Second: If you're going to be doing a lot of baking (and, from your recent posts, it looks that way), you'd really be better off buying yeast in bulk.


----------



## abefroman

Thanks!

And yep, I plan on doing a fair amount. I have 11c of flour's worth rising right now.

Where is a good place to get bulk instant yeast? And which brand/type?


----------



## kyheirloomer

Although I'm sure there are other brands, SAF-Instant is pretty much the standard.

It's available in one-pound packages wherever bread-making supplies are sold. Not necessarily your supermarket, but from mills and places like that. King Arther and Weisenberger both sell it on-line.

Most supermarkets stock 4-oz jars of both active dry and instant. The instant (in both jars and envelopes) will be marked "bread machine." More expensive than the one-pounders, but still better than those little envelopes.


----------



## phatch

I dislike your question as it makes a poor assumption I think.   You could raise pretty much any amount of flour dough/batter with that amount of yeast if you're willing to give it time and conditions to work. There are recipes such as no knead bread or retarded rise breads and such that work with little yeast over a longer time in off conditions. 

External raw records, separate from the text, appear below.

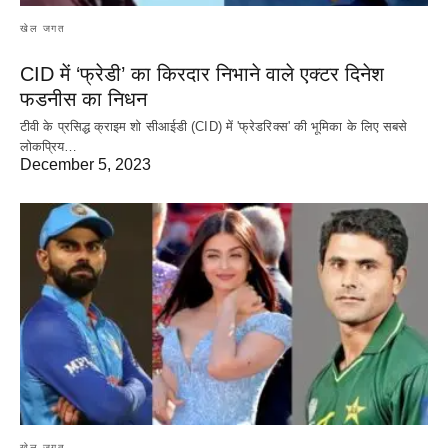
खेल जगत
CID में ‘फ्रेडी’ का किरदार निभाने वाले एक्टर दिनेश
फडनीस का निधन
टीवी के प्रसिद्ध क्राइम शो सीआईडी (CID) में 'फ्रेडरिक्स' की भूमिका के लिए सबसे
लोकप्रिय…
December 5, 2023
खेल जगत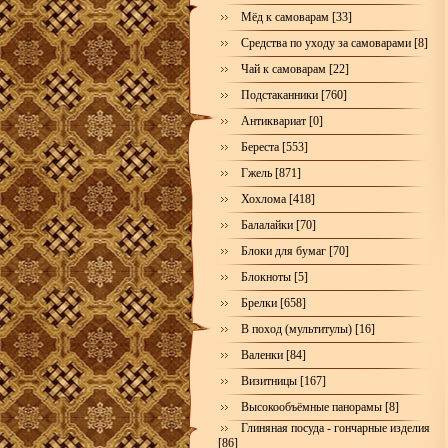
Мёд к самоварам [33]
Средства по уходу за самоварами [8]
Чай к самоварам [22]
Подстаканники [760]
Антиквариат [0]
Береста [553]
Гжель [871]
Хохлома [418]
Балалайки [70]
Блоки для бумаг [70]
Блокноты [5]
Брелки [658]
В поход (мультитулы) [16]
Валенки [84]
Визитницы [167]
Высокообъёмные панорамы [8]
Глиняная посуда - гончарные изделия
[86]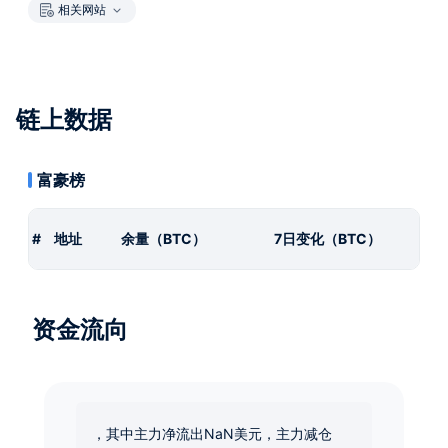
相关网站
链上数据
富豪榜
#
地址
余量（BTC）
7日变化（BTC）
资金流向
，其中主力净流出NaN美元，主力减仓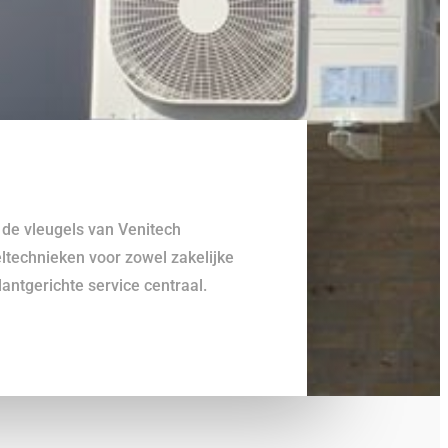
 de vleugels van Venitech
eltechnieken voor zowel zakelijke
lantgerichte service centraal.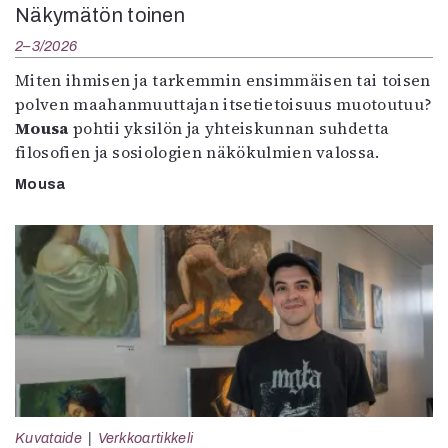
Näkymätön toinen
2–3/2026
Miten ihmisen ja tarkemmin ensimmäisen tai toisen
polven maahanmuuttajan itsetietoisuus muotoutuu?
Mousa
pohtii yksilön ja yhteiskunnan suhdetta
filosofien ja sosiologien näkökulmien valossa.
Mousa
Kuvataide
Verkkoartikkeli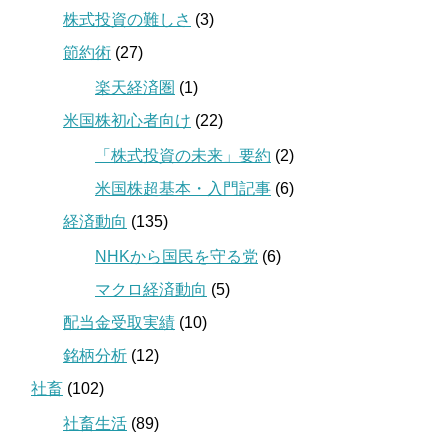
株式投資の難しさ
(3)
節約術
(27)
楽天経済圏
(1)
米国株初心者向け
(22)
「株式投資の未来」要約
(2)
米国株超基本・入門記事
(6)
経済動向
(135)
NHKから国民を守る党
(6)
マクロ経済動向
(5)
配当金受取実績
(10)
銘柄分析
(12)
社畜
(102)
社畜生活
(89)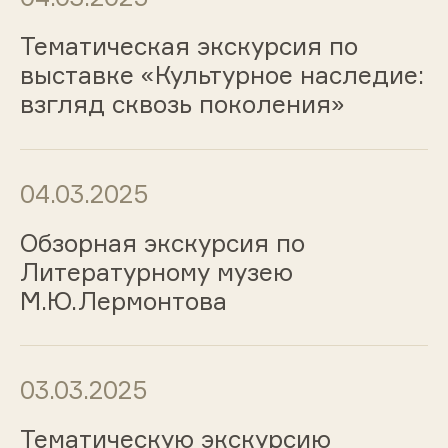
Тематическая экскурсия по
выставке «Культурное наследие:
взгляд сквозь поколения»
04.03.2025
Обзорная экскурсия по
Литературному музею
М.Ю.Лермонтова
03.03.2025
Тематическую экскурсию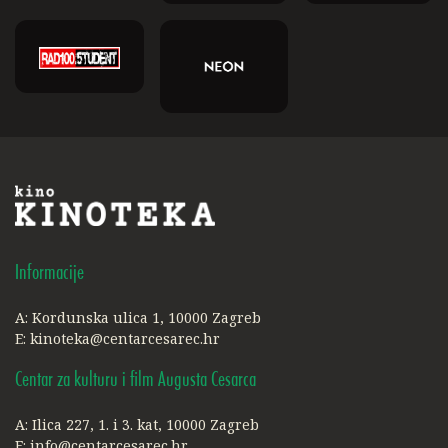
Informacije
A: Kordunska ulica 1, 10000 Zagreb
E:
kinoteka@centarcesarec.hr
Centar za kulturu i film Augusta Cesarca
A: Ilica 227, 1. i 3. kat, 10000 Zagreb
E:
info@centarcesarec.hr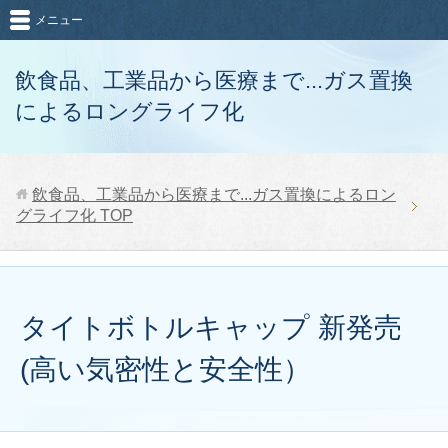
メニュー
飲食品、工業品から医療まで...ガス置換
によるロングライフ化
飲食品、工業品から医療まで...ガス置換によるロン
グライフ化
TOP
タイトボトルキャップ 新発売
(高い気密性と安全性）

To assume a standard rise/punch down/second rise over some few hours is to limit yourself. Lots of good within those limits but you should also know hot to think broader with yeast.


----------



## abefroman

phatch said:


> I dislike your question as it makes a poor assumption I think. You could raise pretty much any amount of flour dough/batter with that amount of yeast if you're willing to give it time and conditions to work. There are recipes such as no knead bread or retarded rise breads and such that work with little yeast over a longer time in off conditions.
> 
> To assume a standard rise/punch down/second rise over some few hours is to limit yourself. Lots of good within those limits but you should also know hot to think broader with yeast.


I was wondering the general rule of thumb for the standard 90-120 minute rise.


----------



## amazingrace

King Arthur Flour has yeast in bulk. To extend the shelf life, keep it in the freezer.

www.kingarthurflour.com


----------



## kokopuffs

For a 6C recipe, I use approx 1 1/3 tsp of SAF Red Instant Yeast.


----------



## kyheirloomer

Koko, that can be misleading. You're using a poolish, don't forget, then supplementing it with additional yeast. Without the preferment I reckon you'd need more than the 1 1/3 tsp.

Although the basic tenent is important: when it comes to yeast, less is more.

One thing to keep in mind is that Abe is basically at the beginning stage. That is, he's where I was three years ago; just learning the science so he can pursue the art. At least that's my impression from his posts. So things you and I take for granted may be new to him.

Abe, while we're on that subject, do yourself a couple of favors.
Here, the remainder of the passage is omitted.